What are the Sacraments?

Updated: May 29

By Luke Lancaster



God does not only communicate with us invisibly. He made us with five senses, which we use to take in information. So, God makes sure to speak to us through physical, material things. Think of a sign alerting you of falling rocks. If there was no sign, then many people would be unaware of the falling rocks. God created the world "good" in Genesis, and God chooses to work through it. God does not only work invisibly, rather He works through what human beings can understand, as seen throughout Scripture.


God has always interacted with humanity through physical things. For instance, God commanded the Israelites to get circumcised as a seal of the Covenant in Genesis 17. If you did not get circumcised, you'd be cut off from the community! God did not say to only have a spiritual, invisible faith in God. Rather, that faith had to be accompanied by circumcision, which was God's channel or pipe for His Grace. God takes this very seriously, as seen when Moses was almost killed by God in Exodus 4:24-26 because he had not circumcised his son! Divine grace was tied to a physical, sacred rite.


God commanded the Israelites to smear the blood of a lamb on their doorposts in Exodus 12 so that they would be spared death. Why didn't God just pass over those who had faith? Why did He require the physical sign of blood? It is because God wanted to work through the earth, through material things that humans would understand.


In Exodus 14:21, God worked through Moses's hands and staff to part the Red Sea. This could have been done by an invisible act of faith. Yet God knew that physical beings understand things through physical things.


Moses killed a bull and sprinkled its blood on the people, calling it the "blood of the Covenant" (Exodus 24:8). Why? So that there would be a physical indication that a Covenant had been ratified!
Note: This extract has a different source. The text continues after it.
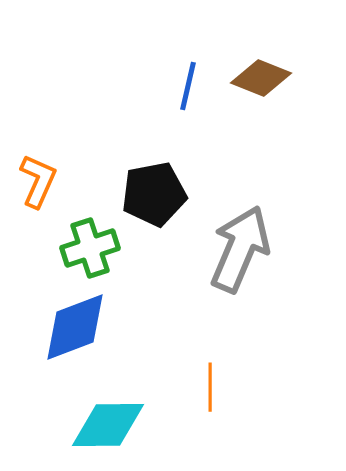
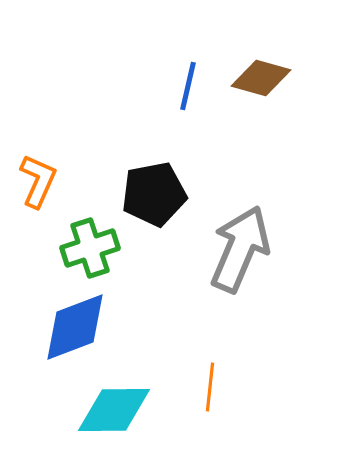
brown diamond: rotated 6 degrees counterclockwise
orange line: rotated 6 degrees clockwise
cyan diamond: moved 6 px right, 15 px up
One of the things Aaron and his sons were consecrated to the priesthood with was oil (Exodus 30:30). They needed a special religious rite that signified the invisible reality. The oil differentiated them from everybody else. They were priests.


In Numbers 5:11-31, there were people suspected of adultery. To find out if they truly did commit the sin or not, they had to drink the holy water of the Tabernacle mixed with dust. Instead of God revealing the truth of the matter invisibly, God worked visibly. He did not have to do this, but what's new? He likes to work through matter.


When the Jews were complaining against the Lord, He sent them snakes as a punishment (Numbers 21:9). While they were getting bitten by the snake bites, they wanted a way to get healed from their wounds. For healing, God had Moses create a solid, bronze serpent. When the people gazed upon it, their physical wounds were healed. Instead of healing be received through invisible faith in their hearts, God wanted them to look physically with their eyes upon a physical object. His Grace worked through matter.


The prophets and kings of Israel were filled with the Holy Spirit when they were physically anointed with oil. Why with oil and not just invisibly? It was so that the people knew what was happening! How else would they know who was king (see 1 Sam. 10:1)? How else would they know if somebody possessed God's Spirit (see 1 Sam. 16:13)? Yet again a physical sign was used for an inward Grace.


In 2 Kings 2:8, Elijah's mantle parts the water in half. God worked through a cloth! Elijah's follower named Elisha was even able to part the water in half with Elijah's mantle.


Naaman the Syrian was healed by washing with water seven times in the Jordan River (2 Kings 5:14). Hmmm, God healed through water... Sounds like one of the Sacraments used today, hmm?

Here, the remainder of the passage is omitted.